### Excerpted data:
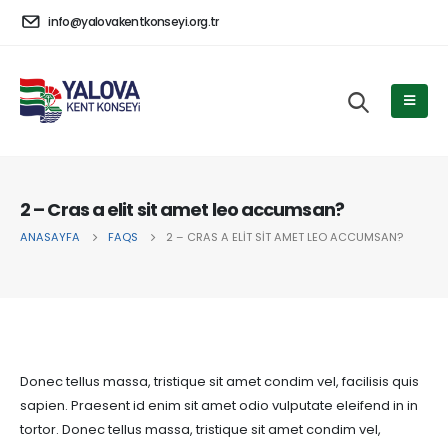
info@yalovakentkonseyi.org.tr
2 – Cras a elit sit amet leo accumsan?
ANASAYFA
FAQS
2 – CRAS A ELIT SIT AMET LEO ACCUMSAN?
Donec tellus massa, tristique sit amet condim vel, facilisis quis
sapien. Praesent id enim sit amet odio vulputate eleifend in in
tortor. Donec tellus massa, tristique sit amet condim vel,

### Work instruction:
Since the pictures are not wanted, transcribe only the rest of the material above, exactly as it stands.

### Exercise response:
info@yalovakentkonseyi.org.tr
2 – Cras a elit sit amet leo accumsan?
ANASAYFA
FAQS
2 – CRAS A ELIT SIT AMET LEO ACCUMSAN?
Donec tellus massa, tristique sit amet condim vel, facilisis quis
sapien. Praesent id enim sit amet odio vulputate eleifend in in
tortor. Donec tellus massa, tristique sit amet condim vel,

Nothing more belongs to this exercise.